The change comes just after the Italian restaurant recently reopened with a new tree-lined patio, a fresh summer menu and takeout and delivery options. Selvaggio is confident that downtown L.A.’s dining scene, including Drago Centro, will recover from its current difficulties once crowds and conventions return to the city. In the meantime, he’s focusing on improving the restaurant where he can and focusing on top service. In Selvaggio’s view, fine dining is like theater, in that he can prepare—like an actor or a circus ringleader—to create a great dining experience. “Celestino and I understand each other perfectly,” said Selvaggio, “We are both looking to achieve the same thing and that is to bring Drago Centro to the next level together.” Selvaggio is also considering reopening Valentino with Drago in the future.— Collin Dreizen
Danny Grant, the chef behind two Best of Award of Excellence–winning locations of Maple & Ash, opened a new outpost of his Etta restaurant in Chicago’s River North neighborhood Aug. 20. “We are so fortunate to be in a position to open a new restaurant right now, and there’s no doubt in my mind Etta is the perfect addition to River North,” Grant said in a statement shared with Wine Spectator.
Following the original’s debut in July 2018, the second Etta is an all-day café serving pastries from Grant’s Aya Bakery in the morning, and Italian classics and wood-fired fare in the evenings.

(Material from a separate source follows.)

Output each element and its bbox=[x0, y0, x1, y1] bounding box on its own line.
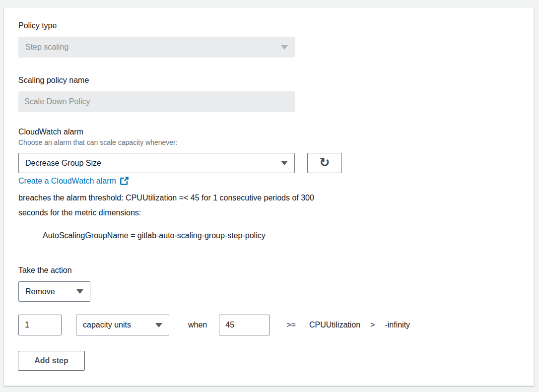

There are smaller plates like spicy meatballs and charred short rib and peppers, as well as “for the table” dishes such as fire-roasted whole branzino and pork-chop Milanese. Managed by wine director Jacob Schwimmer, the wine list comprises more than 60 selections, with dynamic offerings from France, California and Italy. To adapt to the rapidly changing restaurant landscape, Etta River North will also be offering wood-fired picnic sets that are available exclusively at the new location.
The brand has plans to expand to Los Angeles and Ft. Lauderdale., Fla. In the meantime, the Maple & Ash locations are both open for dine-in and take out in Chicago and Scottsdale, Ariz.—T.M.